No Liquor Rule Absurd, CCTV Regressive, Says Supreme Court On Dance Bars

No Liquor Rule Absurd, CCTV Regressive, Says Supreme Court On Dance Bars

3 dance bars allowed by Supreme Court to operate under old rules


  • 3 dance bars allowed to operate without CCTVs, serve liquor
  • The 3 bars were only ones allowed to operate under new rules
  • Maharashtra govt had argued against the relaxation of rules
New Delhi: Three dance bars in Maharashtra have been allowed by the Supreme Court to operate without CCTVs inside, serve liquor and stay open till 1.30 am

These are the only bars to have been granted a licence to operate under stringent new rules introduced by Maharashtra earlier this year.

They had challenged the rules in the Supreme Court; the court said today that they can go by the old law.

"Prohibiting the serving of liquor in the dance area is absurd," the court said, agreeing with their view.

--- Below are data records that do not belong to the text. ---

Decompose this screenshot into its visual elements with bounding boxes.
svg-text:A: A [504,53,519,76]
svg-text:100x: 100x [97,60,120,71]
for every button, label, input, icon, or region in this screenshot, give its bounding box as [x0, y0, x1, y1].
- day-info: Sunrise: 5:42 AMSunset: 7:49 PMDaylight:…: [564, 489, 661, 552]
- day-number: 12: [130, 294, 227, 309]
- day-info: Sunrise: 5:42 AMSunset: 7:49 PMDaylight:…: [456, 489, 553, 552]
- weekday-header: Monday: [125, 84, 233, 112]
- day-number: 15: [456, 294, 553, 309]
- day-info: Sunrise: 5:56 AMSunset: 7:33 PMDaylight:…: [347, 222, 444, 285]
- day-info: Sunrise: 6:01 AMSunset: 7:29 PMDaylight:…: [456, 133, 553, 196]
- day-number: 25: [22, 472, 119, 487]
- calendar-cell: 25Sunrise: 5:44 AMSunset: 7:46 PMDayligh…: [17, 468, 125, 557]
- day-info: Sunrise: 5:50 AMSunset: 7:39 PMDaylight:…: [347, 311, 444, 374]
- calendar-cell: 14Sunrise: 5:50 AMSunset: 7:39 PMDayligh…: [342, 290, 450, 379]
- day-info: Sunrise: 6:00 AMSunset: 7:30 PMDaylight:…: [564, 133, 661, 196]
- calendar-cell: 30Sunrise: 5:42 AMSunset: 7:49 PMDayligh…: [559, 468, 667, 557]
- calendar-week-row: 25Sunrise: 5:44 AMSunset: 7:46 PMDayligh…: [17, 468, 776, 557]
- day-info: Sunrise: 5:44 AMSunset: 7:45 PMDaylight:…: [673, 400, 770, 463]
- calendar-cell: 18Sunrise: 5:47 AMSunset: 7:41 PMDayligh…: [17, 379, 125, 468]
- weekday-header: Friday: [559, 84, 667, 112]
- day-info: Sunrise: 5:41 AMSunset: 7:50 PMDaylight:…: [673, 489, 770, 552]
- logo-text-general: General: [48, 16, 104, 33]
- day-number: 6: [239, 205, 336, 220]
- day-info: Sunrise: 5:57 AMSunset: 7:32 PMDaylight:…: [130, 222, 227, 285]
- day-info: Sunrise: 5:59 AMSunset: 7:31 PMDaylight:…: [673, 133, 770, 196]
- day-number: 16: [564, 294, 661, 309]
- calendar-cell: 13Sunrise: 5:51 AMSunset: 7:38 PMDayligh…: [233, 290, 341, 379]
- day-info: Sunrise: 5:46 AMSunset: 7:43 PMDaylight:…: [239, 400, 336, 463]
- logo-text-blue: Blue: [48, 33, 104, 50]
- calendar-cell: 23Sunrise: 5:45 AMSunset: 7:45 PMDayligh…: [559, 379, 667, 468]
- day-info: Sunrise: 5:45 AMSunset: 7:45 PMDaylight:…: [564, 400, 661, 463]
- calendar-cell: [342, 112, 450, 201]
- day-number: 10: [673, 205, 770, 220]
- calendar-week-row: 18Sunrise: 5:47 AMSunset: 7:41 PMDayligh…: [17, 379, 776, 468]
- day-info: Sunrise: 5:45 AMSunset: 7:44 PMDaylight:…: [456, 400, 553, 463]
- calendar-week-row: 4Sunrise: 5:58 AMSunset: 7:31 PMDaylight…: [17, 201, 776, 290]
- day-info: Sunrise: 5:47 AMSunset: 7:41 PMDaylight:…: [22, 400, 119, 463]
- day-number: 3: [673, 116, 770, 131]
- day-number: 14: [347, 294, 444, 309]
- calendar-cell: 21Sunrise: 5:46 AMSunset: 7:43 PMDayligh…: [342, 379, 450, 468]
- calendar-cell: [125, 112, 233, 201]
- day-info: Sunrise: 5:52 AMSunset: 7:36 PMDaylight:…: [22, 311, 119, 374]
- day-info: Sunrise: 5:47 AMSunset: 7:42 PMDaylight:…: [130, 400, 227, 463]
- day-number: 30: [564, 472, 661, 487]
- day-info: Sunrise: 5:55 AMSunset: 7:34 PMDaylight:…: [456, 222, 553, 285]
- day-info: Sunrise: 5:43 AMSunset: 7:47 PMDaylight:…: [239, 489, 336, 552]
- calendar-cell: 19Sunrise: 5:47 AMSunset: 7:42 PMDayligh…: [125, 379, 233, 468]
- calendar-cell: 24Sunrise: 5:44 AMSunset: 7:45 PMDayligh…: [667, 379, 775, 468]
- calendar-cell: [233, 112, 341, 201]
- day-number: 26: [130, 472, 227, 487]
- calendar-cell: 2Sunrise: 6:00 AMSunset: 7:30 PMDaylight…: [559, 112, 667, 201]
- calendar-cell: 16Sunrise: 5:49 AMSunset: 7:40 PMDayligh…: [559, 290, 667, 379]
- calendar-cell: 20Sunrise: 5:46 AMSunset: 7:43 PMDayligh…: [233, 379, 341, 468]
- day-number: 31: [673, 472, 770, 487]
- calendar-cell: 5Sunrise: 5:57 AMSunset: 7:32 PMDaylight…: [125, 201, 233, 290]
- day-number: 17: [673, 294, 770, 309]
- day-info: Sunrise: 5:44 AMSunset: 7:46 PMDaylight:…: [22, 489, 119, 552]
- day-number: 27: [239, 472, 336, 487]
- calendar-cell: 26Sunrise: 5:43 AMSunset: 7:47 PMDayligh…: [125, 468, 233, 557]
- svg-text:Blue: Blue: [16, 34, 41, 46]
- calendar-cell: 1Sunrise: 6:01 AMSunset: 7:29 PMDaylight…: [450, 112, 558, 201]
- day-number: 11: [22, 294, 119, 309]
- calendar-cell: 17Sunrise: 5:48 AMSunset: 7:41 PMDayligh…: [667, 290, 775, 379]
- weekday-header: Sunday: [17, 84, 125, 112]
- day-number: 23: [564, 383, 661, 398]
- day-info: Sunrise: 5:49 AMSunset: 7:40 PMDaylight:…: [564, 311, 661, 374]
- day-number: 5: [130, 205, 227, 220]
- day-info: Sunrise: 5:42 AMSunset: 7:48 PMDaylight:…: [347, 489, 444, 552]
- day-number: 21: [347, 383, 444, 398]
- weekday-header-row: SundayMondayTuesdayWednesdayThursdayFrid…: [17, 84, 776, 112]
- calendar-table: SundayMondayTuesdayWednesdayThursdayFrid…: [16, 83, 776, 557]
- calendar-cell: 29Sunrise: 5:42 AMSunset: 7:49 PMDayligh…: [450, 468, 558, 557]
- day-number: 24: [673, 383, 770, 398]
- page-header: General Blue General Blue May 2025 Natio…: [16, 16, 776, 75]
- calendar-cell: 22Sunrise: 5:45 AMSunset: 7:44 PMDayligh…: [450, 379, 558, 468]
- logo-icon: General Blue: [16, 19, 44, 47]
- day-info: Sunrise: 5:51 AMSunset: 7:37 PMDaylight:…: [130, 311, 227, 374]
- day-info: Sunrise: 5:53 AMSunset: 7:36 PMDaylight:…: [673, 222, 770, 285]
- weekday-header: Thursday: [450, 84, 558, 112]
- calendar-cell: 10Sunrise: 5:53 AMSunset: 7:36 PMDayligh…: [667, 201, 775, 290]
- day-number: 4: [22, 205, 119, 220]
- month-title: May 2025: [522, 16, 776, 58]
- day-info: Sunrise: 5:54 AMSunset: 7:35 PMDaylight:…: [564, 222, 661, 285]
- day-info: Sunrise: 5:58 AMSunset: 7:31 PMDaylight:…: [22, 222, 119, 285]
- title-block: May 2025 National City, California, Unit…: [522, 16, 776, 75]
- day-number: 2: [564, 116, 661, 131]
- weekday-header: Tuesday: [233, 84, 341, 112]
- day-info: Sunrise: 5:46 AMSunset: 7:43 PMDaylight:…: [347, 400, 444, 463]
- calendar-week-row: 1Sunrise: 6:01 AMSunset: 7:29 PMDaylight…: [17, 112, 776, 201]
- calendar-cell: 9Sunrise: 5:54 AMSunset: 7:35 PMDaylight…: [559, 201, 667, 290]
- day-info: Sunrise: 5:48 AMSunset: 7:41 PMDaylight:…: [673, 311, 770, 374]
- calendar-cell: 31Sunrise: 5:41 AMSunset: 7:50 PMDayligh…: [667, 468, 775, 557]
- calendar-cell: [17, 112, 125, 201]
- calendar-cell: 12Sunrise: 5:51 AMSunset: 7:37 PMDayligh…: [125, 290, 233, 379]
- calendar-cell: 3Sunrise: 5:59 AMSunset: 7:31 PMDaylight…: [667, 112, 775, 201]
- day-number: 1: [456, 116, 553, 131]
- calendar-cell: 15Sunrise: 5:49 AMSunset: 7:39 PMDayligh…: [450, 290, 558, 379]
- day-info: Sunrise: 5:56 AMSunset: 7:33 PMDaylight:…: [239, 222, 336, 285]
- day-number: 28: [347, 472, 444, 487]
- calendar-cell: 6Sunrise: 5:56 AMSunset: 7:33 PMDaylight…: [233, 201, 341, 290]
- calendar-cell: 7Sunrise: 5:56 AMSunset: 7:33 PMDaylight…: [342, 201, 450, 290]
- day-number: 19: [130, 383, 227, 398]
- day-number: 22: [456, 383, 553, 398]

Dance bars were banned by Maharashtra in 2005 but were allowed to reopen eight years later by the top court, which overruled the government's argument that these establishments are a "bad influence on society and encourage prostitution."

The owners of the bars were asked to reapply for licences. In April, the government passed a new law that set a 11.30 pm deadline for dances, banned liquor in the bars and ordered CCTVs inside.

The court criticized the no-liquor rule and also the need for CCTVs near the dance floor.

"You ban liquor in the state. You can't say don't serve liquor. Anybody who has a bar licence, you can't say that you can't serve liquor," said the judges.

The Maharashtra government had argued that liquor can't be allowed where the dancers perform, and CCTVs are needed to monitor harassment or any other criminal activity that would need police action.

"It is regressive. It is not a theatre but a bar. You can have CCTV at the entrance," said the court.

The bar owners had also told the court that CCTVs had a "chilling effect" on guests and "people have some right to privacy."

Passing a temporary order, the court said it would hear the case again on November 24.